BRIEF: Copy out all lines of the listing below that hold "meso".

SUPPLIED ENTRIES:
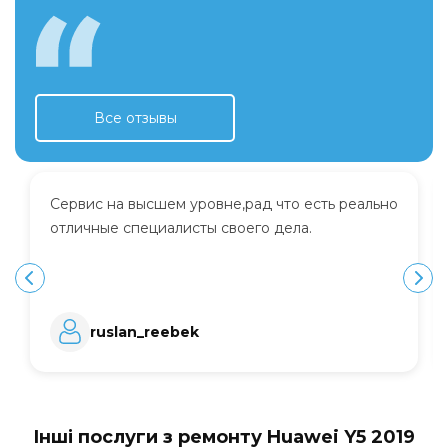
Все отзывы
Сервис на высшем уровне,рад что есть реально
отличные специалисты своего дела.
ruslan_reebek
Інші послуги з ремонту Huawei Y5 2019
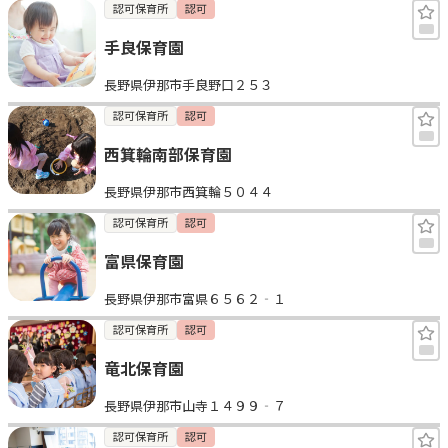
認可保育所
認可
手良保育園
長野県伊那市手良野口２５３
認可保育所
認可
西箕輪南部保育園
長野県伊那市西箕輪５０４４
認可保育所
認可
富県保育園
長野県伊那市富県６５６２‐１
認可保育所
認可
竜北保育園
長野県伊那市山寺１４９９‐７
認可保育所
認可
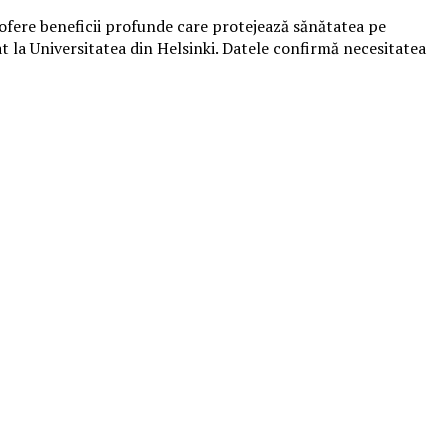
 ofere beneficii profunde care protejează sănătatea pe
t la Universitatea din Helsinki. Datele confirmă necesitatea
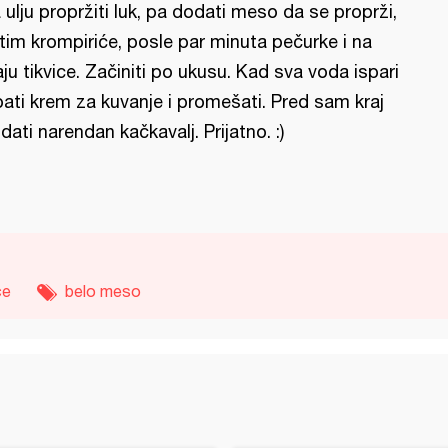
 ulju propržiti luk, pa dodati meso da se proprži,
tim krompiriće, posle par minuta pečurke i na
aju tikvice. Začiniti po ukusu. Kad sva voda ispari
pati krem za kuvanje i promešati. Pred sam kraj
dati narendan kačkavalj. Prijatno. :)
ce
belo meso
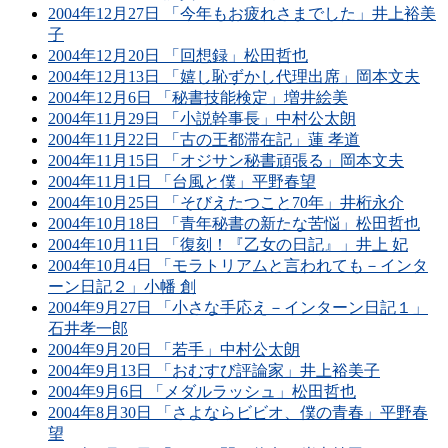
2004年12月27日 「今年もお疲れさまでした」井上裕美
子
2004年12月20日 「回想録」松田哲也
2004年12月13日 「嬉し恥ずかし代理出席」岡本文夫
2004年12月6日 「秘書技能検定」増井絵美
2004年11月29日 「小説幹事長」中村公太朗
2004年11月22日 「古の王都滞在記」蓮 孝道
2004年11月15日 「オジサン秘書頑張る」岡本文夫
2004年11月1日 「台風と僕」平野春望
2004年10月25日 「そびえたつこと70年」井桁永介
2004年10月18日 「青年秘書の新たな苦悩」松田哲也
2004年10月11日 「復刻！『乙女の日記』」井上 妃
2004年10月4日 「モラトリアムと言われても－インタ
ーン日記２」小幡 創
2004年9月27日 「小さな手応え－インターン日記１」
石井孝一郎
2004年9月20日 「若手」中村公太朗
2004年9月13日 「おむすび評論家」井上裕美子
2004年9月6日 「メダルラッシュ」松田哲也
2004年8月30日 「さよならビビオ、僕の青春」平野春
望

REPLY:
 ulju propržiti luk, pa dodati meso da se proprži,
belo meso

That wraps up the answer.